A wood-burning stove is a heating appliance capable of burning wood fuel and wood-derived biomass, such as wood pellets (as biomass tends to have a very low energy density compared to fossil fuels). There should be a plate in open view on the appliance stating what fuel it uses. Generally the burner consists of a solid metal, cast iron or steel, closed fire chamber with flue, fire brick base and rear shield, plus adjustable air controls. The appliance then connects, in the majority of cases, to a suitable chimney or flue which will fill with hot combustion gases once the fuel is ignited. The flue gases must then become hotter than the outdoor temperature to ensure the combustion gases are drawn out of the fire chamber and up the chimney – simple!
Wood-burning stoves require sweeping more often than an open fire – twice yearly is advised – if they are in regular use. A carbon monoxide alarm is also essential and it is good practice to attach a proprietary heat thermometer to the flue of any wood burning stove to monitor the flue temperatures. These considerations are especially important with thatched properties and the buildings insurance provider may have specific requirements in relation to the matter – specifically what types of cowls, chimney pots, spark guards, etc. may be required if you choose to make use of the fireplace.
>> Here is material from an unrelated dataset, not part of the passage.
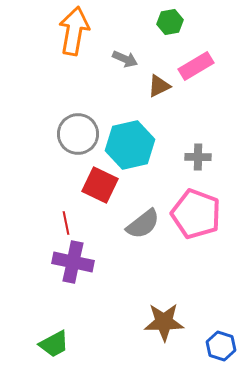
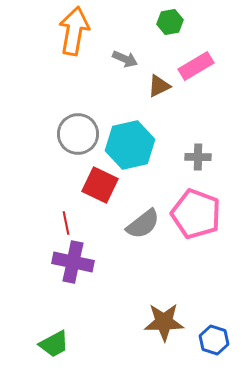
blue hexagon: moved 7 px left, 6 px up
Similarly, there are often strict guidelines as to the proximity of outside lights in relation to the thatch eaves. Even modern efficient multi-fuel burners can be a cause for concern if not properly installed and maintained, whilst poor flue liners cause many fires. The intense heat passing up the flue over a long period of time, can transfer heat through a bad or worn lining and/or old brickwork, thus causing the thatch to ignite from the inside.
It is therefore essential that the right flue lining (double skinned) be installed by a specialist who first considers the condition of the stack and its suitability for receiving intense heat. In the event a material change is made to a chimney stack or to the appliance in a combustion system, it will necessitate a thorough upgrade in accordance with modern building regulations implemented in 2001.